(Records from a data collection)
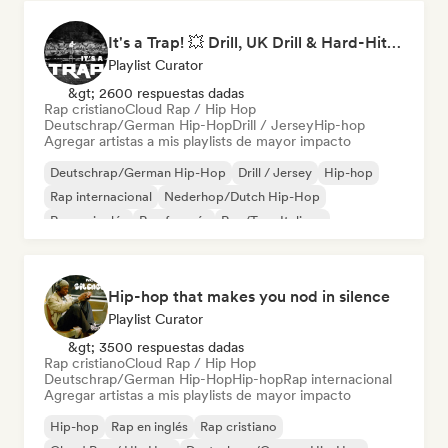
It's a Trap! 💥 Drill, UK Drill & Hard-Hitting Trap
Playlist Curator
&gt; 2600 respuestas dadas
Rap cristiano
Cloud Rap / Hip Hop
Deutschrap/German Hip-Hop
Drill / Jersey
Hip-hop
Agregar artistas a mis playlists de mayor impacto
Deutschrap/German Hip-Hop
Drill / Jersey
Hip-hop
Rap internacional
Nederhop/Dutch Hip-Hop
Rap en inglés
Rap francés
Rap/Trap Italiano
Hip-hop that makes you nod in silence
Playlist Curator
&gt; 3500 respuestas dadas
Rap cristiano
Cloud Rap / Hip Hop
Deutschrap/German Hip-Hop
Hip-hop
Rap internacional
Agregar artistas a mis playlists de mayor impacto
Hip-hop
Rap en inglés
Rap cristiano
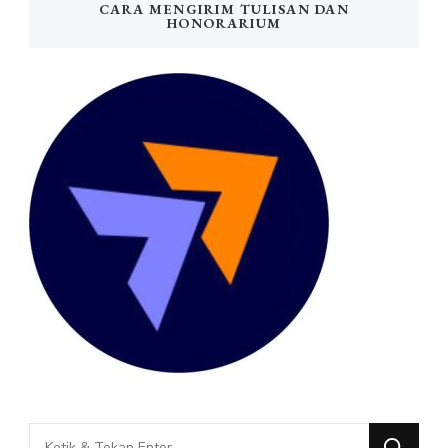
CARA MENGIRIM TULISAN DAN
HONORARIUM
Mencari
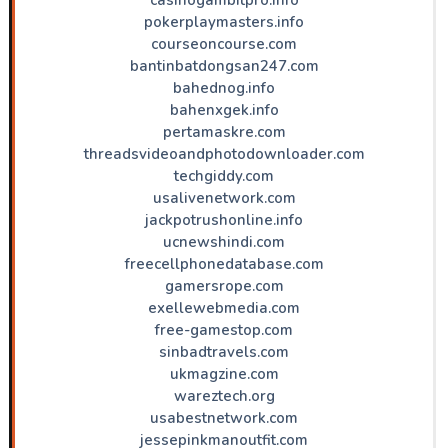
pokerplaymasters.info
courseoncourse.com
bantinbatdongsan247.com
bahednog.info
bahenxgek.info
pertamaskre.com
threadsvideoandphotodownloader.com
techgiddy.com
usalivenetwork.com
jackpotrushonline.info
ucnewshindi.com
freecellphonedatabase.com
gamersrope.com
exellewebmedia.com
free-gamestop.com
sinbadtravels.com
ukmagzine.com
wareztech.org
usabestnetwork.com
jessepinkmanoutfit.com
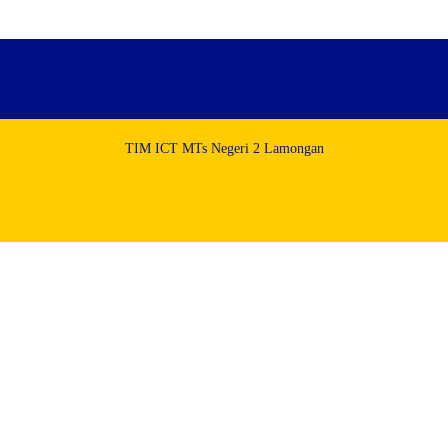
TIM ICT MTs Negeri 2 Lamongan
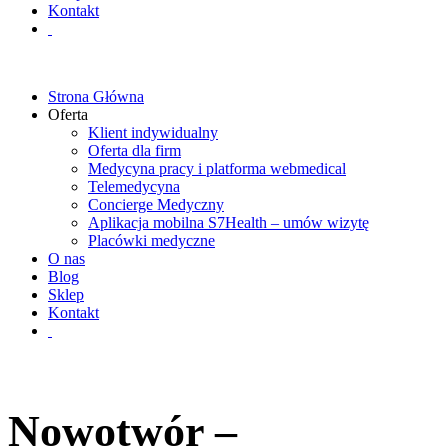
Kontakt
Strona Główna
Oferta
Klient indywidualny
Oferta dla firm
Medycyna pracy i platforma webmedical
Telemedycyna
Concierge Medyczny
Aplikacja mobilna S7Health – umów wizytę
Placówki medyczne
O nas
Blog
Sklep
Kontakt
Nowotwór –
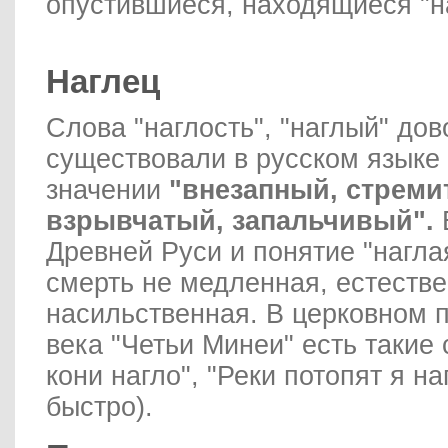
опустившиеся, находящиеся "н
Наглец
Слова "наглость", "наглый" дов
существовали в русском языке
значении
"внезапный, стреми
взрывчатый, запальчивый".
Древней Руси и понятие "наглая
смерть не медленная, естестве
насильственная. В церковном 
века "Четьи Минеи" есть такие
кони нагло", "Реки потопят я наг
быстро).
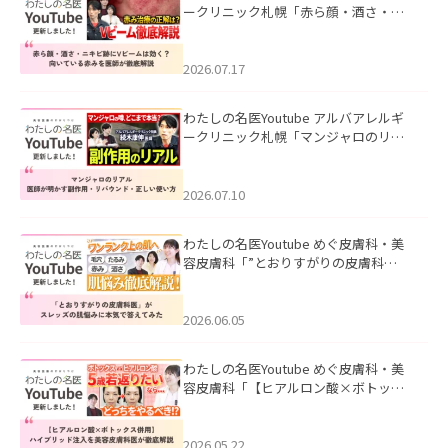
ークリニック札幌「赤ら顔・酒さ・ニ
キビ跡にVビームは効く？向いている赤
みを医師が徹底解説」を公開いたしま
した。
2026.07.17
わたしの名医Youtube アルバアレルギ
ークリニック札幌「マンジャロのリア
ル｜医師が明かす副作用・リバウン
ド・正しい使い方」を公開いたしまし
た。
2026.07.10
わたしの名医Youtube めぐ皮膚科・美
容皮膚科「”とおりすがりの皮膚科
医”がスレッズの肌悩みに本気で答えて
みた」を公開いたしました。
2026.06.05
わたしの名医Youtube めぐ皮膚科・美
容皮膚科「【ヒアルロン酸×ボトック
ス併用】ハイブリッド注入を美容皮膚
科医が徹底解説」を公開いたしまし
た。
2026.05.22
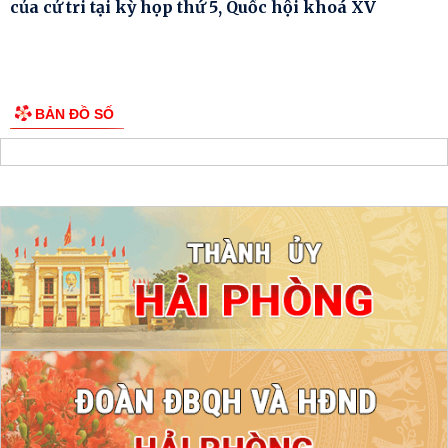
của cử tri tại kỳ họp thứ 5, Quốc hội khoá XV
BẢN ĐỒ SỐ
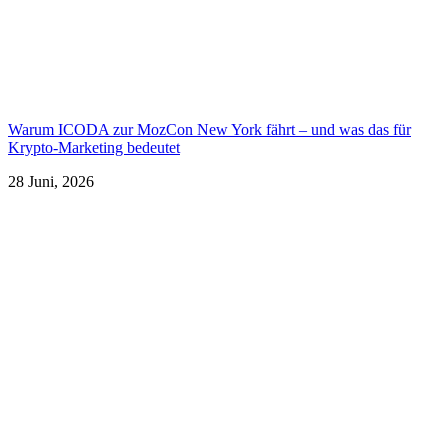
Warum ICODA zur MozCon New York fährt – und was das für
Krypto-Marketing bedeutet
28 Juni, 2026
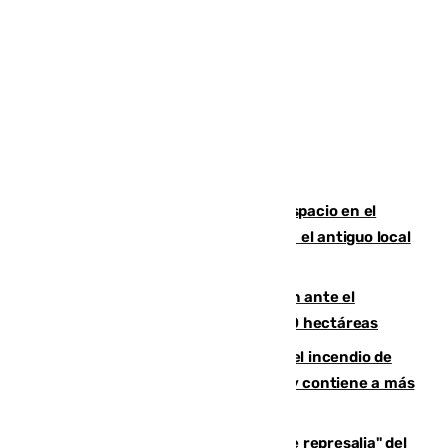
Las marca internacionales ganan espacio en el
Centro de Málaga: La Tagliatella abre en el antiguo local
de Vox Sports Bar
Moreno pide extremar la precaución ante el
incendio de Niebla, que supera las 4.000 hectáreas
340 personas más desalojadas por el incendio de
Niebla, que mantiene a 410 evacuadas y contiene a más
de 500 efectivos trabajando
Italia responde ante las "medidas de represalia" del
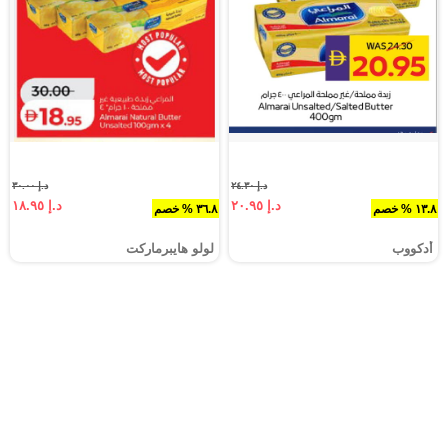
د.إ ٢٤.٣٠
د.إ ٣٠.٠٠
د.إ ٢٠.٩٥
د.إ ١٨.٩٥
١٣.٨ % خصم
٣٦.٨ % خصم
أدكووب
لولو هايبرماركت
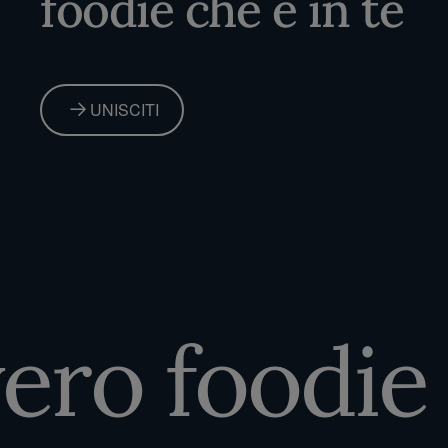
foodie che è in te
UNISCITI
ro foodie c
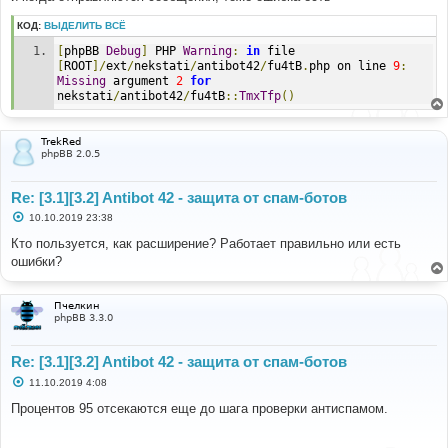
КОД:
ВЫДЕЛИТЬ ВСЁ
[
phpBB 
Debug
]
 PHP 
Warning
:
in
 file 
[
ROOT
]/
ext
/
nekstati
/
antibot42
/
fu4tB
.
php on line 
9
:
Missing
 argument 
2
for
nekstati
/
antibot42
/
fu4tB
::
TmxTfp
()
TrekRed
phpBB 2.0.5
Re: [3.1][3.2] Antibot 42 - защита от спам-ботов
С
10.10.2019 23:38
о
о
Кто пользуется, как расширение? Работает правильно или есть
б
ошибки?
щ
е
н
и
Пчелкин
е
phpBB 3.3.0
Re: [3.1][3.2] Antibot 42 - защита от спам-ботов
С
11.10.2019 4:08
о
о
Процентов 95 отсекаются еще до шага проверки антиспамом.
б
щ
е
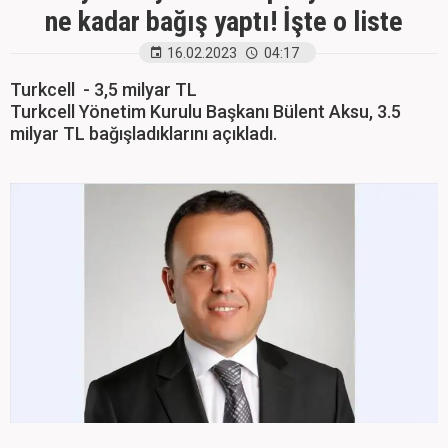
ne kadar bağış yaptı! İşte o liste
16.02.2023
04:17
Turkcell - 3,5 milyar TL
Turkcell Yönetim Kurulu Başkanı Bülent Aksu, 3.5
milyar TL bağışladıklarını açıkladı.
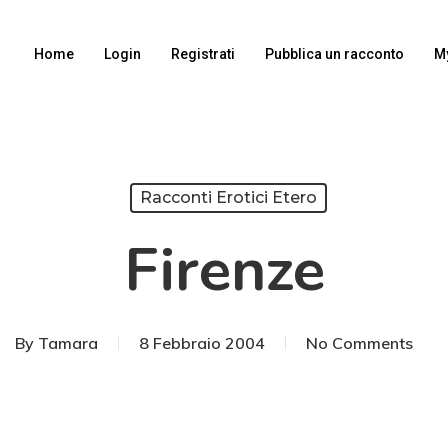
Home
Login
Registrati
Pubblica un racconto
M
Racconti Erotici Etero
Firenze
By
Tamara
8 Febbraio 2004
No Comments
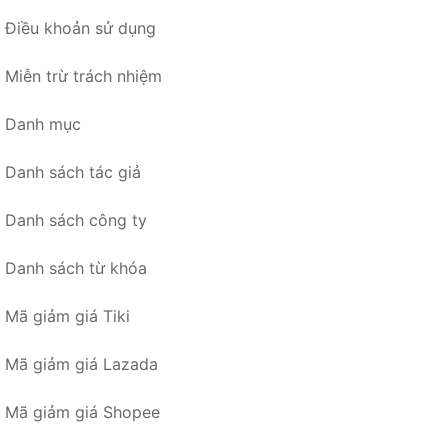
Điều khoản sử dụng
Miễn trừ trách nhiệm
Danh mục
Danh sách tác giả
Danh sách công ty
Danh sách từ khóa
Mã giảm giá Tiki
Mã giảm giá Lazada
Mã giảm giá Shopee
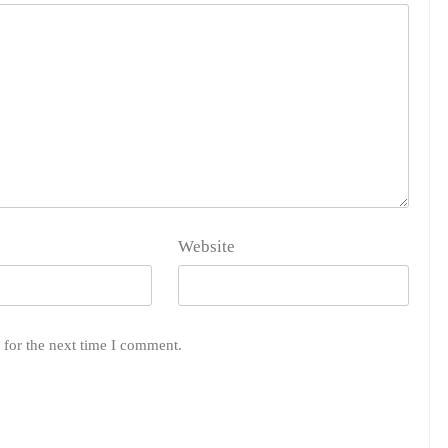
Website
 for the next time I comment.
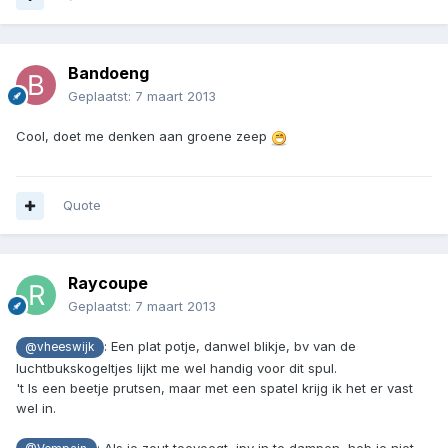
Bandoeng
Geplaatst:
7 maart 2013
Cool, doet me denken aan groene zeep
Quote
Raycoupe
Geplaatst:
7 maart 2013
: Een plat potje, danwel blikje, bv van de
@vheeswijk
luchtbukskogeltjes lijkt me wel handig voor dit spul.
't Is een beetje prutsen, maar met een spatel krijg ik het er vast
wel in.
: Als je zout toevoegt, ipv in te dampen, heb je niet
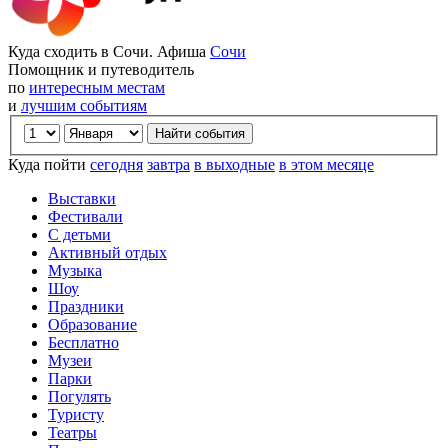
Куда сходить в Сочи. Афиша
Сочи
Помощник и путеводитель
по
интересным местам
и
лучшим событиям
Куда пойти
сегодня
завтра
в выходные
в этом месяце
Выставки
Фестивали
С детьми
Активный отдых
Музыка
Шоу
Праздники
Образование
Бесплатно
Музеи
Парки
Погулять
Туристу
Театры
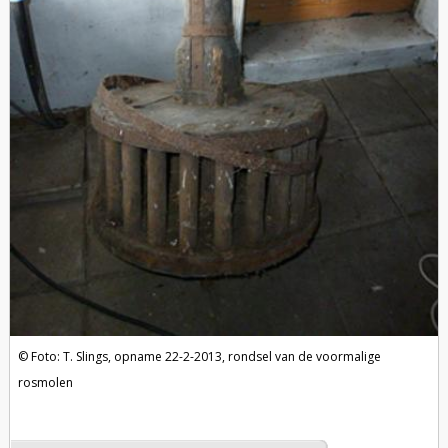
Foto: T. Slings, opname 22-2-2013, rondsel van de voormalige
rosmolen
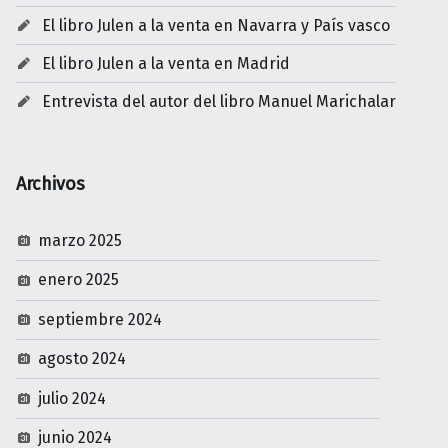
El libro Julen a la venta en Navarra y País vasco
El libro Julen a la venta en Madrid
Entrevista del autor del libro Manuel Marichalar
Archivos
marzo 2025
enero 2025
septiembre 2024
agosto 2024
julio 2024
junio 2024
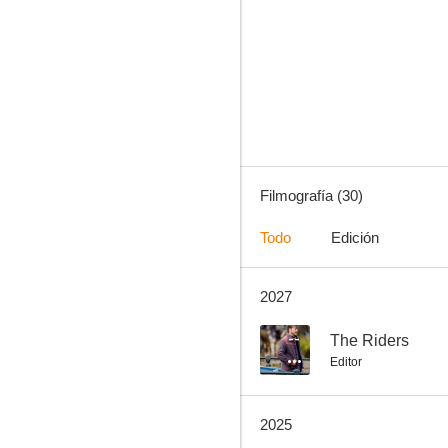
Lady Macbeth
7.1
Filmografía (30)
Todo
Edición
2027
Las estrellas de cine no mueren en Liverpool
6.8
--
The Riders
Editor
2025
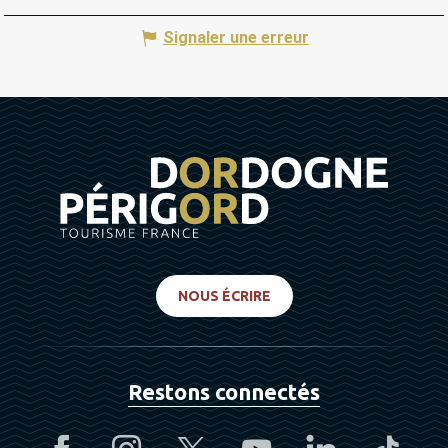
Signaler une erreur
NOUS ÉCRIRE
Restons connectés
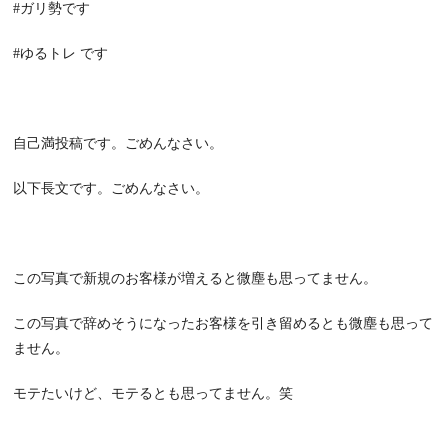
#ガリ勢です
#ゆるトレ です
自己満投稿です。ごめんなさい。
以下長文です。ごめんなさい。
この写真で新規のお客様が増えると微塵も思ってません。
この写真で辞めそうになったお客様を引き留めるとも微塵も思って
ません。
モテたいけど、モテるとも思ってません。笑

### Brief
Write out the data above exactly as it appears, but without any image.

### Task answer
It's a Trap! 💥 Drill, UK Drill & Hard-Hitting Trap
Playlist Curator
&gt; 2600 respuestas dadas
Rap cristiano
Cloud Rap / Hip Hop
Deutschrap/German Hip-Hop
Drill / Jersey
Hip-hop
Agregar artistas a mis playlists de mayor impacto
Deutschrap/German Hip-Hop
Drill / Jersey
Hip-hop
Rap internacional
Nederhop/Dutch Hip-Hop
Rap en inglés
Rap francés
Rap/Trap Italiano
Hip-hop that makes you nod in silence
Playlist Curator
&gt; 3500 respuestas dadas
Rap cristiano
Cloud Rap / Hip Hop
Deutschrap/German Hip-Hop
Hip-hop
Rap internacional
Agregar artistas a mis playlists de mayor impacto
Hip-hop
Rap en inglés
Rap cristiano
CARA MENGIRIM TULISAN DAN
HONORARIUM
Mencari
pokerplaymasters.info
courseoncourse.com
bantinbatdongsan247.com
bahednog.info
bahenxgek.info
pertamaskre.com
threadsvideoandphotodownloader.com
techgiddy.com
usalivenetwork.com
jackpotrushonline.info
ucnewshindi.com
freecellphonedatabase.com
gamersrope.com
exellewebmedia.com
free-gamestop.com
sinbadtravels.com
ukmagzine.com
wareztech.org
usabestnetwork.com
jessepinkmanoutfit.com
TIM ICT MTs Negeri 2 Lamongan
Kontakt
Strona Główna
Oferta
Klient indywidualny
Oferta dla firm
Medycyna pracy i platforma webmedical
Telemedycyna
Concierge Medyczny
Aplikacja mobilna S7Health – umów wizytę
Placówki medyczne
O nas
Blog
Sklep
Kontakt
Nowotwór –
опустившиеся, находящиеся "н
Наглец
Слова "наглость", "наглый" дов
существовали в русском языке
значении
"внезапный, стреми
взрывчатый, запальчивый".
Древней Руси и понятие "наглая
смерть не медленная, естестве
насильственная. В церковном 
века "Четьи Минеи" есть такие
кони нагло", "Реки потопят я наг
быстро).
ークリニック札幌「赤ら顔・酒さ・ニ
キビ跡にVビームは効く？向いている赤
みを医師が徹底解説」を公開いたしま
した。
2026.07.17
わたしの名医Youtube アルバアレルギ
ークリニック札幌「マンジャロのリア
ル｜医師が明かす副作用・リバウン
ド・正しい使い方」を公開いたしまし
た。
2026.07.10
わたしの名医Youtube めぐ皮膚科・美
容皮膚科「”とおりすがりの皮膚科
医”がスレッズの肌悩みに本気で答えて
みた」を公開いたしました。
2026.06.05
わたしの名医Youtube めぐ皮膚科・美
容皮膚科「【ヒアルロン酸×ボトック
ス併用】ハイブリッド注入を美容皮膚
科医が徹底解説」を公開いたしまし
た。
2026.05.22
của cử tri tại kỳ họp thứ 5, Quốc hội khoá XV
BẢN ĐỒ SỐ
Warum ICODA zur MozCon New York fährt – und was das für
Krypto-Marketing bedeutet
28 Juni, 2026
Las marca internacionales ganan espacio en el
Centro de Málaga: La Tagliatella abre en el antiguo local
de Vox Sports Bar
Moreno pide extremar la precaución ante el
incendio de Niebla, que supera las 4.000 hectáreas
340 personas más desalojadas por el incendio de
Niebla, que mantiene a 410 evacuadas y contiene a más
de 500 efectivos trabajando
Italia responde ante las "medidas de represalia" del
د.إ ٢٤.٣٠
د.إ ٣٠.٠٠
د.إ ٢٠.٩٥
د.إ ١٨.٩٥
١٣.٨ % خصم
٣٦.٨ % خصم
أدكووب
لولو هايبرماركت
foodie che è in te
UNISCITI
ro foodie c
КОД:
ВЫДЕЛИТЬ ВСЁ
[
phpBB 
Debug
]
 PHP 
Warning
:
in
 file 
[
ROOT
]/
ext
/
nekstati
/
antibot42
/
fu4tB
.
php on line 
9
:
Missing
 argument 
2
for
nekstati
/
antibot42
/
fu4tB
::
TmxTfp
()
TrekRed
phpBB 2.0.5
Re: [3.1][3.2] Antibot 42 - защита от спам-ботов
С
10.10.2019 23:38
о
о
Кто пользуется, как расширение? Работает правильно или есть
б
ошибки?
щ
е
н
и
Пчелкин
е
phpBB 3.3.0
Re: [3.1][3.2] Antibot 42 - защита от спам-ботов
С
11.10.2019 4:08
о
о
Процентов 95 отсекаются еще до шага проверки антиспамом.
б
щ
е
ne kadar bağış yaptı! İşte o liste
16.02.2023
04:17
Turkcell - 3,5 milyar TL
Turkcell Yönetim Kurulu Başkanı Bülent Aksu, 3.5
milyar TL bağışladıklarını açıkladı.
Home
Login
Registrati
Pubblica un racconto
M
Racconti Erotici Etero
Firenze
By
Tamara
8 Febbraio 2004
No Comments
Điều khoản sử dụng
Miễn trừ trách nhiệm
Danh mục
Danh sách tác giả
Danh sách công ty
Danh sách từ khóa
Mã giảm giá Tiki
Mã giảm giá Lazada
Mã giảm giá Shopee
Website
 for the next time I comment.
Bandoeng
Geplaatst:
7 maart 2013
Cool, doet me denken aan groene zeep
Quote
Raycoupe
Geplaatst:
7 maart 2013
: Een plat potje, danwel blikje, bv van de
@vheeswijk
luchtbukskogeltjes lijkt me wel handig voor dit spul.
't Is een beetje prutsen, maar met een spatel krijg ik het er vast
wel in.
: Als je zout toevoegt, ipv in te dampen, heb je niet
Куда сходить в Сочи. Афиша
Сочи
Помощник и путеводитель
по
интересным местам
и
лучшим событиям
Куда пойти
сегодня
завтра
в выходные
в этом месяце
Выставки
Фестивали
С детьми
Активный отдых
Музыка
Шоу
Праздники
Образование
Бесплатно
Музеи
Парки
Погулять
Туристу
Театры
Foto: T. Slings, opname 22-2-2013, rondsel van de voormalige
rosmolen
El libro Julen a la venta en Navarra y País vasco
El libro Julen a la venta en Madrid
Entrevista del autor del libro Manuel Marichalar
Archivos
marzo 2025
enero 2025
septiembre 2024
agosto 2024
julio 2024
junio 2024
Lady Macbeth
7.1
Filmografía (30)
Todo
Edición
2027
Las estrellas de cine no mueren en Liverpool
6.8
--
The Riders
Editor
2025
Signaler une erreur
NOUS ÉCRIRE
Restons connectés
#ガリ勢です
#ゆるトレ です
自己満投稿です。ごめんなさい。
以下長文です。ごめんなさい。
この写真で新規のお客様が増えると微塵も思ってません。
この写真で辞めそうになったお客様を引き留めるとも微塵も思って
ません。
モテたいけど、モテるとも思ってません。笑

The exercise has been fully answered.